Biding For Things To Get Better
Adaptability is critical for survival, and those seizing this opportunity further enable inclusive and sustainable growth of the sector. RHG's collective strength at a group level and its cluster manning approach through India Unification Plan have enabled solutions in managing labor costs to its hotel owners without impacting the employment of its colleagues. "I strongly feel that stepping up to understand and respond to changing consumer behavior and adopting new practices and ensuring flexible ways of working for employees have played a key role in the sector's ongoing recovery. Further, the World Travel & Tourism Council's latest Economic Impact Report (EIR) states that the Travel & Tourism sector will create nearly 126 million new jobs within the next decade. This marks a vast change in the sector's fortune, making us hopeful for the times ahead," said Saxena.
While the industry faces a challenge in attracting the right talent, hotels are slowly seeing a resurgence with time. A key business priority for most companies is cultivating the best people and building a culture of care and respect.
As hotel brands expand their presence across India, they also scale their teams. In the last four months alone, Hyatt hired approximately 1500 new colleagues across its hotels in India. Similarly, with 14,000 employees across the group and a robust pipeline of hotel openings, RHG is looking to create over 6,000 new job opportunities (across levels) in the next three years.
With travel gradually resuming and a robust development pipeline, Wyndham too has doubled its business development team and strengthened the commercial, operations, and IT teams. "We have also onboarded close to 500 members to manage our new hotel properties in Udaipur, Mohali, Varanasi, and Jaipur," Sharma revealed.
Sarovar is also hiring 25 per cent more people, and Bakaya intends to pay them better salaries, especially the supervisory staff, to make this a lucrative sector. Nagar agreed that onboarding newer employees would not come cheap. According to him, manpower costs could swing from 16 per cent to 18 per cent to upwards of 25 per cent to 28 per cent of total operation cost.
Wyndham too used the pandemic months to implement new initiatives that promote a healthy work-life balance, flexibility, and employee wellbeing to improve employee satisfaction. “We believe that our team members are our greatest asset and continue to invest time and resources into our human resources and ask for feedback from our employees to create positive working environments. Whilst the hospitality sector still has a long road ahead, we feel optimistic about the future talent of this incredible industry,” Nikhil Sharma said.

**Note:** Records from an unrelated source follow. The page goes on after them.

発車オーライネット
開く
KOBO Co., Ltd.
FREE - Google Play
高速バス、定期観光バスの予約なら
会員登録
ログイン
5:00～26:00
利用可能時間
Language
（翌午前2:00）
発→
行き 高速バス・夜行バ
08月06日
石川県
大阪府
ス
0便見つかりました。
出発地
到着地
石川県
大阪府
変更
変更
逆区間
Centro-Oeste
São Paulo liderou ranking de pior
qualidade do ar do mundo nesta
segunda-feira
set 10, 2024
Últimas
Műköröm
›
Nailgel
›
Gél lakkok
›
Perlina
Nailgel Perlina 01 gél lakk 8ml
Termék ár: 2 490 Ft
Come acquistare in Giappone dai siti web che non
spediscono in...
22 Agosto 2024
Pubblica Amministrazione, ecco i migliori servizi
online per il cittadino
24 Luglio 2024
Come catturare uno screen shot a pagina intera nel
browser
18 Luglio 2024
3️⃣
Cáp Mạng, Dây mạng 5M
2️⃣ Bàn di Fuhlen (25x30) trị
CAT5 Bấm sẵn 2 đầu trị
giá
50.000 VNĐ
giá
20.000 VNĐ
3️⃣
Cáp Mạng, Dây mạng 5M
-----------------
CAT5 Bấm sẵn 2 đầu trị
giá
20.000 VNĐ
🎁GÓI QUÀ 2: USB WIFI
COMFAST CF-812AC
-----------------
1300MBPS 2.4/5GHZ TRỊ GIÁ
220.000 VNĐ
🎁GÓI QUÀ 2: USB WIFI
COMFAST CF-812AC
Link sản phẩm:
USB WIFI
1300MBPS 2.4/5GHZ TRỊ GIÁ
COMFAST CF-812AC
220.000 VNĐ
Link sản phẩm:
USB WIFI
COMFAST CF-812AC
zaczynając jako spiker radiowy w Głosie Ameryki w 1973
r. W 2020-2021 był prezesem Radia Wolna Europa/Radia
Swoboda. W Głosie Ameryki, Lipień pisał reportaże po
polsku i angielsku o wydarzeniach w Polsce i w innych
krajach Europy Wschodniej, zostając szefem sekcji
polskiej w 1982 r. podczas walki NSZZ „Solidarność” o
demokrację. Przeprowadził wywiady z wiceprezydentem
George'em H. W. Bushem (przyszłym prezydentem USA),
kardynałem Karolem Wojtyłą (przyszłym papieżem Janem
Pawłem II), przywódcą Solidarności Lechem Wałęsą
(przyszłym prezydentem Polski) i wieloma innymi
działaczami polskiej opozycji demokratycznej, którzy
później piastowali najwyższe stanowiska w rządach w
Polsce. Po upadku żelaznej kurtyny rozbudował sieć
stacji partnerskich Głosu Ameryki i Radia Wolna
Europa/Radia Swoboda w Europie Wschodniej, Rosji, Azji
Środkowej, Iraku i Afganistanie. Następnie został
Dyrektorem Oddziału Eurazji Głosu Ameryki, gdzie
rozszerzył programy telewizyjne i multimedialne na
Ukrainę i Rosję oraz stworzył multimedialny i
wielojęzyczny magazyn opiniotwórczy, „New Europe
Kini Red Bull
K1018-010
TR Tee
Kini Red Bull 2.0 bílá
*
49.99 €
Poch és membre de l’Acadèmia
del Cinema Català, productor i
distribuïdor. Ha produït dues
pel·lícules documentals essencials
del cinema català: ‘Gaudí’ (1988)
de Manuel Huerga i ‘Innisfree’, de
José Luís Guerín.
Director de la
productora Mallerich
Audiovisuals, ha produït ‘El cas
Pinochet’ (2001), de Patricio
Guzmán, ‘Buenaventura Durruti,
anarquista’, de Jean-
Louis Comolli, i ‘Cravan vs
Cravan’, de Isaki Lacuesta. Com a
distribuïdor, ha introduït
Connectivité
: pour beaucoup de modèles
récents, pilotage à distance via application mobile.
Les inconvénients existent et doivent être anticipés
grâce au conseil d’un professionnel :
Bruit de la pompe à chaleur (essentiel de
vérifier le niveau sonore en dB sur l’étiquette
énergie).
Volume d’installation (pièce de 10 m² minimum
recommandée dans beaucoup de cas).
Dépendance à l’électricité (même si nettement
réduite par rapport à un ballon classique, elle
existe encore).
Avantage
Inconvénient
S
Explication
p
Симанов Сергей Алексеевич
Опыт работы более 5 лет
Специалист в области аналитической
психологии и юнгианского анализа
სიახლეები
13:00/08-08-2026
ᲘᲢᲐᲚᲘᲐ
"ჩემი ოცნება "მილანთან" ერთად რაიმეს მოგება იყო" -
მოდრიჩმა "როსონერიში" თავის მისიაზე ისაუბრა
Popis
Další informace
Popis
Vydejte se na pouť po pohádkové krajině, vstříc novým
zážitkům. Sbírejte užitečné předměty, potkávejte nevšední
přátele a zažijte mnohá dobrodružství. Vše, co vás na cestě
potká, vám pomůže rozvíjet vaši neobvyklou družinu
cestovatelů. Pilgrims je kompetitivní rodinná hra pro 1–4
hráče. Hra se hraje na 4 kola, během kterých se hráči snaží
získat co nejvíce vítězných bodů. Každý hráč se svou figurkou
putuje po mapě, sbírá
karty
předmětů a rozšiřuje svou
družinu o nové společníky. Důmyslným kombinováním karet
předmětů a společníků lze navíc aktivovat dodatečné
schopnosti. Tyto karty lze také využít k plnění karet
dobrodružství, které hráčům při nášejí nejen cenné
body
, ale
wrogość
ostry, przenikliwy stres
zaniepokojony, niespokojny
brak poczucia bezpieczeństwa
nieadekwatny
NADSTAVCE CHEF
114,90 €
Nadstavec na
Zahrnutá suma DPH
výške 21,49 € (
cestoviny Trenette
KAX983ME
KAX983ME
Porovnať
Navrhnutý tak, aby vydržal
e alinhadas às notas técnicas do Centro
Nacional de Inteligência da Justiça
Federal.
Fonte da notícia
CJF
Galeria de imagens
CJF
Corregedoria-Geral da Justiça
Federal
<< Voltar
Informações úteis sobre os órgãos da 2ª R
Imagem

While speaking at an industry event recently, Patu Keswani, MD of Lemon Tree Hotels recommended that it is time that hotel companies start looking at non-traditional avenues to recruit people. “We should consider hiring people from different domains like airlines, retail, lifestyle and IT sectors, which are also service-oriented, instead of always going to hospitality institutions for talent,” he suggested.
While the sector gets back to pre-pandemic growth levels, professionals like Nisha and Lizelle and young hospitality graduates are finding more attractive sectors to work in than hospitality. The widening skill gap has resulted in a massive shortfall of talented employees, forcing organizations to rethink their plan to attract, develop and retain their workforce.